(Records from a collection)
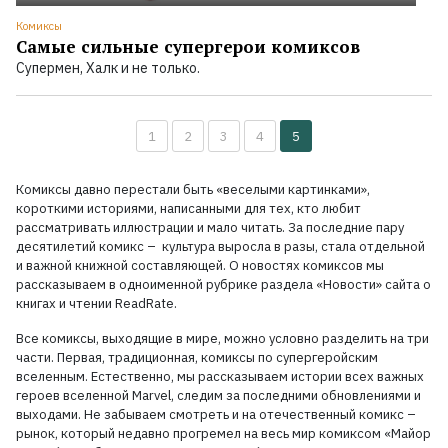
Комиксы
Самые сильные супергерои комиксов
Супермен, Халк и не только.
1
2
3
4
5
Комиксы давно перестали быть «веселыми картинками»,
короткими историями, написанными для тех, кто любит
рассматривать иллюстрации и мало читать. За последние пару
десятилетий комикс – культура выросла в разы, стала отдельной
и важной книжной составляющей. О новостях комиксов мы
рассказываем в одноименной рубрике раздела «Новости» сайта о
книгах и чтении ReadRate.
Все комиксы, выходящие в мире, можно условно разделить на три
части. Первая, традиционная, комиксы по супергеройским
вселенным. Естественно, мы рассказываем истории всех важных
героев вселенной Marvel, следим за последними обновлениями и
выходами. Не забываем смотреть и на отечественный комикс –
рынок, который недавно прогремел на весь мир комиксом «Майор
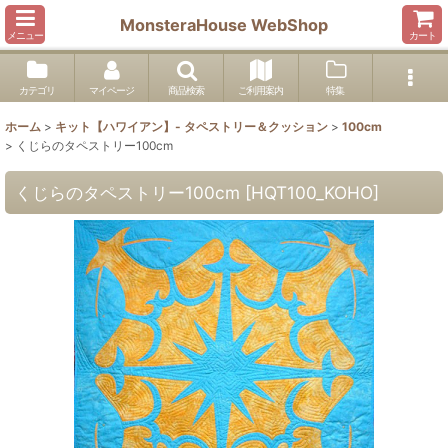
MonsteraHouse WebShop
メニュー
カート
カテゴリ
マイページ
商品検索
ご利用案内
特集
ホーム
>
キット【ハワイアン】- タペストリー＆クッション
>
100cm
>
くじらのタペストリー100cm
くじらのタペストリー100cm
[
HQT100_KOHO
]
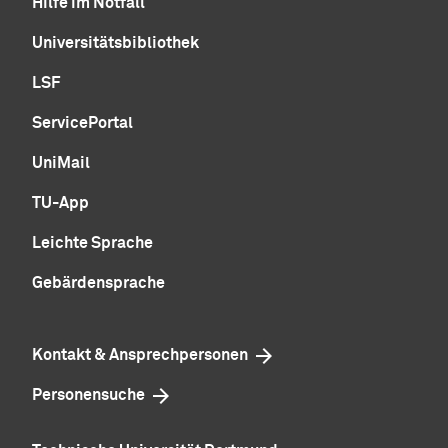
Hilfe im Notfall
Universitätsbibliothek
LSF
ServicePortal
UniMail
TU-App
Leichte Sprache
Gebärdensprache
Kontakt & Ansprechpersonen
Personensuche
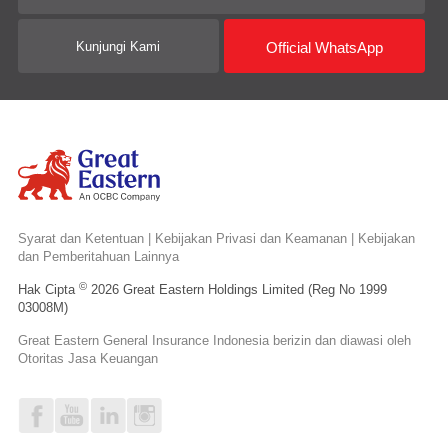
Official WhatsApp
Kunjungi Kami
Syarat dan Ketentuan
|
Kebijakan Privasi dan Keamanan
|
Kebijakan
dan Pemberitahuan Lainnya
©
Hak Cipta
2026 Great Eastern Holdings Limited (Reg No 1999
03008M)
Great Eastern General Insurance Indonesia berizin dan diawasi oleh
Otoritas Jasa Keuangan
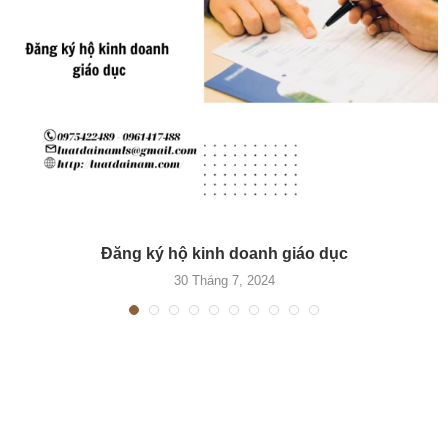
Đăng ký hộ kinh doanh giáo dục
30 Tháng 7, 2024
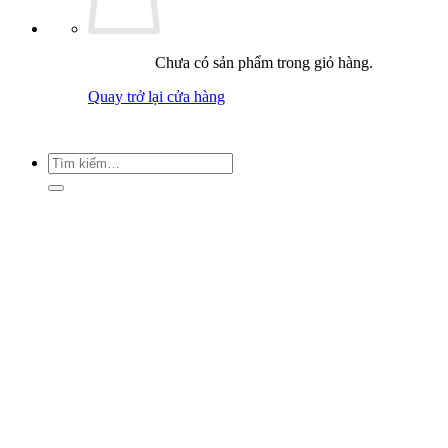
Chưa có sản phẩm trong giỏ hàng.
Quay trở lại cửa hàng
Tìm
kiếm:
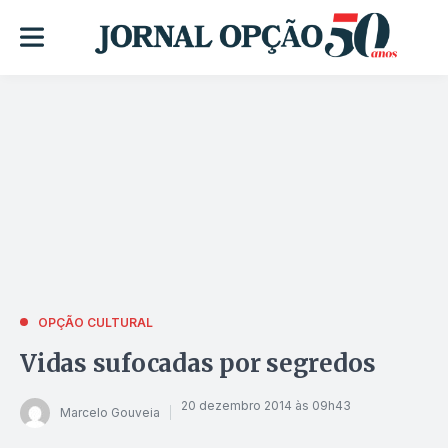
OPÇÃO CULTURAL
Vidas sufocadas por segredos
20 dezembro 2014 às 09h43
Marcelo Gouveia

Problem to solve:
Return every line of the data above exactly, and omit all pictures.

Answer to the exercise:
Комиксы
Самые сильные супергерои комиксов
Супермен, Халк и не только.
1
2
3
4
5
Комиксы давно перестали быть «веселыми картинками»,
короткими историями, написанными для тех, кто любит
рассматривать иллюстрации и мало читать. За последние пару
десятилетий комикс – культура выросла в разы, стала отдельной
и важной книжной составляющей. О новостях комиксов мы
рассказываем в одноименной рубрике раздела «Новости» сайта о
книгах и чтении ReadRate.
Все комиксы, выходящие в мире, можно условно разделить на три
части. Первая, традиционная, комиксы по супергеройским
вселенным. Естественно, мы рассказываем истории всех важных
героев вселенной Marvel, следим за последними обновлениями и
выходами. Не забываем смотреть и на отечественный комикс –
рынок, который недавно прогремел на весь мир комиксом «Майор
MonsteraHouse WebShop
メニュー
カート
カテゴリ
マイページ
商品検索
ご利用案内
特集
ホーム
>
キット【ハワイアン】- タペストリー＆クッション
>
100cm
>
くじらのタペストリー100cm
くじらのタペストリー100cm
[
HQT100_KOHO
]
Hilfe im Notfall
Universitätsbibliothek
LSF
ServicePortal
UniMail
TU-App
Leichte Sprache
Gebärdensprache
Kontakt & Ansprechpersonen
Personensuche
Official WhatsApp
Kunjungi Kami
Syarat dan Ketentuan
|
Kebijakan Privasi dan Keamanan
|
Kebijakan
dan Pemberitahuan Lainnya
©
Hak Cipta
2026 Great Eastern Holdings Limited (Reg No 1999
03008M)
Great Eastern General Insurance Indonesia berizin dan diawasi oleh
Otoritas Jasa Keuangan
Đăng ký hộ kinh doanh giáo dục
30 Tháng 7, 2024
Chưa có sản phẩm trong giỏ hàng.
Quay trở lại cửa hàng
Tìm
kiếm:
OPÇÃO CULTURAL
Vidas sufocadas por segredos
20 dezembro 2014 às 09h43
Marcelo Gouveia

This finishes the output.